HARRISBURG — A deputy U.S. marshal shot and killed in Harrisburg in January was struck by a bullet fired by a task force member, Dauphin County District Attorney Fran Chardo said Thursday.
Deputy U.S. Marshal Christopher Hill was fatally shot Jan. 18 while serving an arrest warrant with the U.S. Marshals Fugitive Task Force. At the time, The Associated Press and other news outlets reported it was a bullet fired by Sturgis that killed the 45-year-old Hill. The U.S. Marshals Service says ballistics and forensics contradict those initial indications.
The task force went to the home in the 1800 block of Mulberry Street to arrest 30-year-old Shayla Pierce for terroristic threats and related charges. After Pierce was handcuffed, a man in her home, 31-year-old Kevin Sturgis yelled, “are you looking for me?” from the top of the stairs, Chardo said.
Sturgis then fired on task force members as he descended the stairs. His first shot struck a task force member in the elbow. Another task force member returned fire toward Sturgis, and one of the bullets fired in self-protection passed through a wall and struck Hill, Chardo said in a news release.
Task force members retreated from the home then shot and killed Sturgis when he exited the house and continued to fire on deputies, striking one of them in a ballistic vest.
Chardo said officers were justified in their use of deadly force on Sturgis, who was wanted in connection with the shooting of a pregnant woman in Philadelphia.
“Based upon all of these circumstances, Sturgis is responsible for both his own death and the death of Deputy United States Marshal Christopher Hill,” Chardo wrote in the news release. “Sturgis maliciously and unnecessarily set in motion the exchange of gunfire that led to both deaths.”

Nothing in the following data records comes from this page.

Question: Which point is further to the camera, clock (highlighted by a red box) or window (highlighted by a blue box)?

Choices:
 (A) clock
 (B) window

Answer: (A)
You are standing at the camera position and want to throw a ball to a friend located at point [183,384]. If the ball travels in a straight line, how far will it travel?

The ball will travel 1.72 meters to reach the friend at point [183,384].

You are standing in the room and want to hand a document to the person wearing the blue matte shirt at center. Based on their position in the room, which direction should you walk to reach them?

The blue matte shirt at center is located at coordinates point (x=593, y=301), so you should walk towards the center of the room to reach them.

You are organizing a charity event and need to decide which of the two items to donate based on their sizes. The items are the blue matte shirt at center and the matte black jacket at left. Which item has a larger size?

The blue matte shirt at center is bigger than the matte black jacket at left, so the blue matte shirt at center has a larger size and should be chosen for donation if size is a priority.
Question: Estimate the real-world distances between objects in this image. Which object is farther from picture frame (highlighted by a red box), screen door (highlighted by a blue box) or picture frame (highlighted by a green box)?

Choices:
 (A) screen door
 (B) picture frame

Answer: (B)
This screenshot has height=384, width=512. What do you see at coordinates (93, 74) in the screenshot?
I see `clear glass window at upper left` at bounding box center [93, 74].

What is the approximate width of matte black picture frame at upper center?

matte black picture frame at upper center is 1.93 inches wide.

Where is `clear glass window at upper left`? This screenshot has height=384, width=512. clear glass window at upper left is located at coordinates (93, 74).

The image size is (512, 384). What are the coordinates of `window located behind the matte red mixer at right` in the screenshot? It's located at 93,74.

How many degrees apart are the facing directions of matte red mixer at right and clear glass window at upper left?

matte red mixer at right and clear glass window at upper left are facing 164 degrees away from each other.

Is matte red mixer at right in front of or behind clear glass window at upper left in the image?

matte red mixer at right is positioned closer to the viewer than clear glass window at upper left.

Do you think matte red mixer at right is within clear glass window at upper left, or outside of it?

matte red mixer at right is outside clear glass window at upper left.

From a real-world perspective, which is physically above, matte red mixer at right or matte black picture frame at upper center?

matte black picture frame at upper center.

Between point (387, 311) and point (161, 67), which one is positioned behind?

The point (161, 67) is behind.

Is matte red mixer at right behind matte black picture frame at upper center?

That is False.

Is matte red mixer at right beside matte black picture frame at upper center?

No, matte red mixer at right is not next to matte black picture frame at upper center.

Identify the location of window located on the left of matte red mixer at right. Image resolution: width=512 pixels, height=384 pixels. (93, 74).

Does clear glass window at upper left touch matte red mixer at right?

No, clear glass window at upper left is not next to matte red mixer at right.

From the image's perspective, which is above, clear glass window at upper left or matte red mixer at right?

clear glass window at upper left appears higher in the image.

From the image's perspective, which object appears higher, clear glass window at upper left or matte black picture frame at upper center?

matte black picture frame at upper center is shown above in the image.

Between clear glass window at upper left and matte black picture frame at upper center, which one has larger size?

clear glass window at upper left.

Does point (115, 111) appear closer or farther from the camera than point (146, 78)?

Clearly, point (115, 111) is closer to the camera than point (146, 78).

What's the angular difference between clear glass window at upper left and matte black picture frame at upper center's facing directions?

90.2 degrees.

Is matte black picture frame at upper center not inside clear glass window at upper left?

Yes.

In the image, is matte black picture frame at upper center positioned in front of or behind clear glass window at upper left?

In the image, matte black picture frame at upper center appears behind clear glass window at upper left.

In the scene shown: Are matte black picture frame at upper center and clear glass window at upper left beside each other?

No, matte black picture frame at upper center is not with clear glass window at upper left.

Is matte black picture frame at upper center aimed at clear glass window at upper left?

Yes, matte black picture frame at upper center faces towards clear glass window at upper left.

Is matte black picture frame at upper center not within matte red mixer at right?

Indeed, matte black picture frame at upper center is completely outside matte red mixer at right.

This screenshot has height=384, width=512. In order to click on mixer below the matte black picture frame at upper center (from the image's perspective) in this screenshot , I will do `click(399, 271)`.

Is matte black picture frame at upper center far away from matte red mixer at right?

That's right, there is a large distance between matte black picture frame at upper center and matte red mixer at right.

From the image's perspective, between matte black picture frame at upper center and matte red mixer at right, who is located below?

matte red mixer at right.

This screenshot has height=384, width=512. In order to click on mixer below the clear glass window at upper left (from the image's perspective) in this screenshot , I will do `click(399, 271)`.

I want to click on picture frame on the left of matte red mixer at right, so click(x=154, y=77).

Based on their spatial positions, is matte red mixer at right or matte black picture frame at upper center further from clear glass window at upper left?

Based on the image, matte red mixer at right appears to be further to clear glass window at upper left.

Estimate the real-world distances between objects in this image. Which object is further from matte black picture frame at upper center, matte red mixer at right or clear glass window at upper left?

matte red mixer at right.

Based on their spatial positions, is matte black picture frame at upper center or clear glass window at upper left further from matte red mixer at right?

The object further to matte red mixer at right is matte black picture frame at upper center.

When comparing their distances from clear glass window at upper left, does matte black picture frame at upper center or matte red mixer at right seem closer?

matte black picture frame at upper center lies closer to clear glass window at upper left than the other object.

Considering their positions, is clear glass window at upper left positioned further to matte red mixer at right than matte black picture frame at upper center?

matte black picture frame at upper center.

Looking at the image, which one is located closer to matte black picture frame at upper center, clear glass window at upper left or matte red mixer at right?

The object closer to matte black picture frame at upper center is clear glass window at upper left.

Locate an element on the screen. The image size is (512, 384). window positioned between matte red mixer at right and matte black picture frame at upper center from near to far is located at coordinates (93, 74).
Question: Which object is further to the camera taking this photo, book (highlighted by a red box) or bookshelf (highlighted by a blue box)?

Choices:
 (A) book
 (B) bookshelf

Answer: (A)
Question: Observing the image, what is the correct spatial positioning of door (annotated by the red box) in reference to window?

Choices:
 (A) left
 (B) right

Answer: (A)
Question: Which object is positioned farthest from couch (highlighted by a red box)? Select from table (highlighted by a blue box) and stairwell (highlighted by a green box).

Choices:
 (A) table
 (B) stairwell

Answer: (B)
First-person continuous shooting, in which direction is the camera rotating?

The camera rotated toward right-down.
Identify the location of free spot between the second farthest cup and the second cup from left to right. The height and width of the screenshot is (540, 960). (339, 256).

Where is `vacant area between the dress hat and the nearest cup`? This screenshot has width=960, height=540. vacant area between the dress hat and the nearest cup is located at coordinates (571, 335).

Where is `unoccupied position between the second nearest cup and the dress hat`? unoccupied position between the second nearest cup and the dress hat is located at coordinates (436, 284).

“The investigation revealed that all the task force members performed very well under extremely stressful circumstances,” he said. “Deputy Marshal Hill died a hero. And the results of this investigation do not in any way diminish the heroism exhibited by the other members of the team on that day.”
Hill was an 11-year-veteran of the U.S. Marshals Service. He is survived by his wife and two children.